Re: [SystemSafety] Claims for formal methods

From: Derek M Jones < >
Date: Thu, 20 Feb 2014 13:45:45 +0000


Hello Monsieur MENTRE,

> Hello Mr. Jones,
>
>> The French group in the above links did some interesting work on
>> compiler code generation and I believe they now refer to it as a
>> verified compiler backend (which is what it idoes) rather than a
>> verified C compiler.
>
> They are doing more than just a C backend and they are progressing
> slowly but surely towards parsing the C grammar. For example, you can

The issue was about the gulf between the claims made and what had actually been achieved.

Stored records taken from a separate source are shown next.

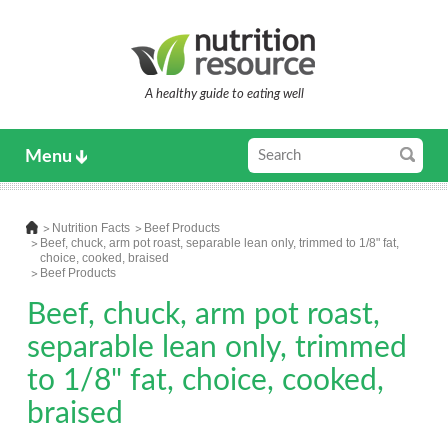
A healthy guide to eating well
Menu
Nutrition Facts
Beef Products
Beef, chuck, arm pot roast, separable lean only, trimmed to 1/8" fat,
choice, cooked, braised
Beef Products
Beef, chuck, arm pot roast,
separable lean only, trimmed
to 1/8" fat, choice, cooked,
braised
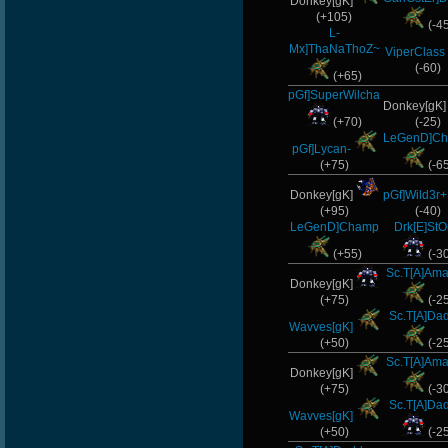
Donkey[gK]
(+105)
(-4
L-
Mx]ThaNaThoZ~
ViperClass
(-60)
(+65)
pGf]SuperWilcha
Donkey[gK
(+70)
(-25)
LeGenD]C
pGf]Lycan-
(+75)
(-6
Donkey[gK]
pGf]Wild3r+
(+95)
(-40)
LeGenD]Champ
Drk[E]St
(+55)
(-3
Sc.T[A]Ama
Donkey[gK]
(+75)
(-2
Sc.T[A]Da
Wavves[gK]
(+50)
(-2
Sc.T[A]Ama
Donkey[gK]
(+75)
(-3
Sc.T[A]Da
Wavves[gK]
(+50)
(-2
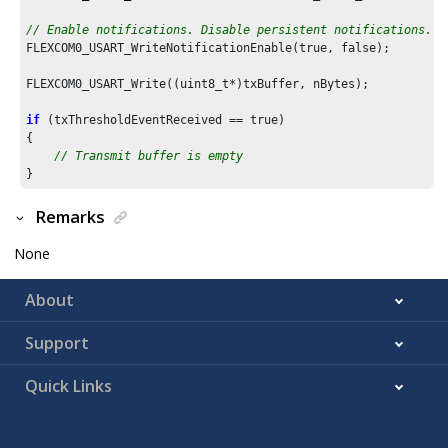
// Enable notifications. Disable persistent notifications.
FLEXCOM0_USART_WriteNotificationEnable(true, false);

FLEXCOM0_USART_Write((uint8_t*)txBuffer, nBytes);

if
 (txThresholdEventReceived == true)

{

// Transmit buffer is empty
Remarks
None
About
Support
Quick Links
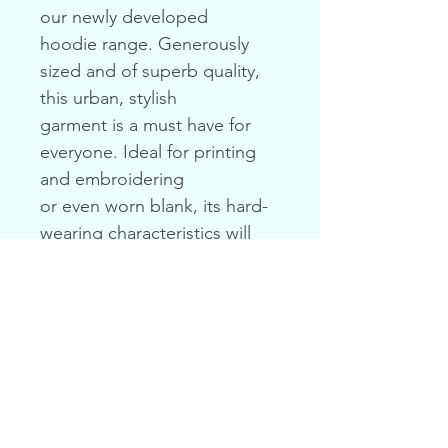
our newly developed
hoodie range. Generously 
sized and of superb quality, 
this urban, stylish
garment is a must have for 
everyone. Ideal for printing 
and embroidering
or even worn blank, its hard-
wearing characteristics will 
maintain its quality
and appearance long after it 
is purchased.
PRODUCT INFO
Weight: 300gsm
RETURN & REFUND POLICY
Content: 80% Cotton / 20% 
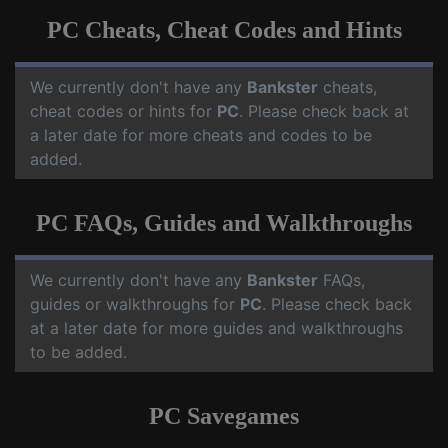
PC Cheats, Cheat Codes and Hints
We currently don't have any
Bankster
cheats,
cheat codes or hints for
PC
. Please check back at
a later date for more cheats and codes to be
added.
PC FAQs, Guides and Walkthroughs
We currently don't have any
Bankster
FAQs,
guides or walkthroughs for
PC
. Please check back
at a later date for more guides and walkthroughs
to be added.
PC Savegames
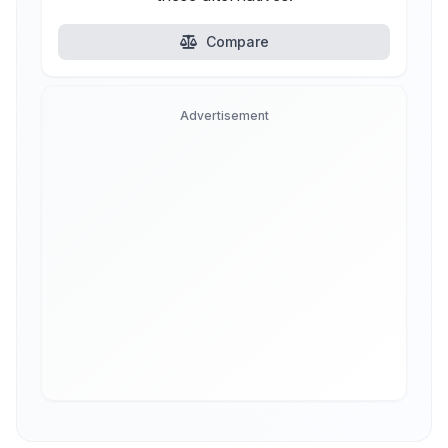
Compare
Advertisement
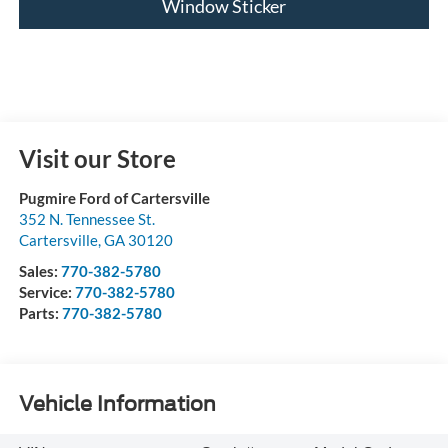
Window Sticker
Visit our Store
Pugmire Ford of Cartersville
352 N. Tennessee St.
Cartersville
,
GA
30120
Sales:
770-382-5780
Service:
770-382-5780
Parts:
770-382-5780
Vehicle Information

A soap powder manufacturer cannot make excessive advertising claims about its current products just because it has researchers in a lab trying to cook up a better powder.

> http://gallium.inria.fr/blog/verifying-a-parser-for-a-c-compiler/
> http://gallium.inria.fr/blog/verifying-a-parser-for-a-c-compiler-2/

As always with this kind of work the devil is in the detail.

They currently have what they consider to be a reliable proof of the correctness of one of the tools they used.

As they freely admit there are issues with their current approach: "... our solution worked, but was not fully satisfactory, because the "lexer" was so complicated that it included a full non-certified parser, which could, if buggy, in some corner cases, introduce bugs in the whole parser."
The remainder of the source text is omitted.